Porcelain chipping on crowns

One of the frustrating parts of dentistry is when a patient reports that their crown has chipped. For most cases it’s the porcelain that is chipping on a porcelain fused to zirconium or metal crown, or it could be an all porcelain crown. In any case, it’s frustrating to spend the money on a crown only to need a new one a 7 or 8 years down the road.

Crown repair Materials

There are repair materials. A special surface bonding is placed on the porcelain and then composite is placed over the porcelain and polished to make it look like the crown. I haven’t seen too many of these hold up very well on front teeth when added. On back teeth with a stronger bite, I wouldn’t even try it. In the back, if the porcelain chip is small and the patient isn’t packing food, I just smooth it up and leave it. If the patient is packing food, it’s time for a new crown.

So what material to use?

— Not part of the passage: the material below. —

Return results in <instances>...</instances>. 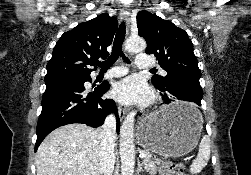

All metal with no porcelain is just not pretty, and most patients will not accept this, even if it is the last tooth in the arch.

All zirconium is all metal (zirconium is a metal). It is esthetic and will hold up to significant grinding. But of course, nothing is perfect. If placed on a tooth that is chewing opposite a natural tooth, the natural tooth will wear down (there is more friction coming from the zirconium than the natural tooth). Also, if you have to remove the crown, it is difficult to cut zirconium and requires extra time to cut off.

What I frequently do is to try to make the contact areas (where the porcelain breaks) in metal, whether it is zirconium or a traditional metal alloy for crowns, and make the remainder in porcelain. It is a reasonable solution to minimize the number of crowns that will break in the future and still provide an esthetic crown.

Crowns in the anterior (front teeth) and premolar crowns can be made in a newer, stronger all porcelain material. This has been doing very well for dentists, without much chipping. I would be hesitant to recommend this material in the molar area where the chewing forces are greater.

Materials of the Future

There is always more research into improving dental materials. So, what is in vogue now may be replaced by a better product within a few years. There is always a push toward stronger, more esthetic, more biocompatible materials.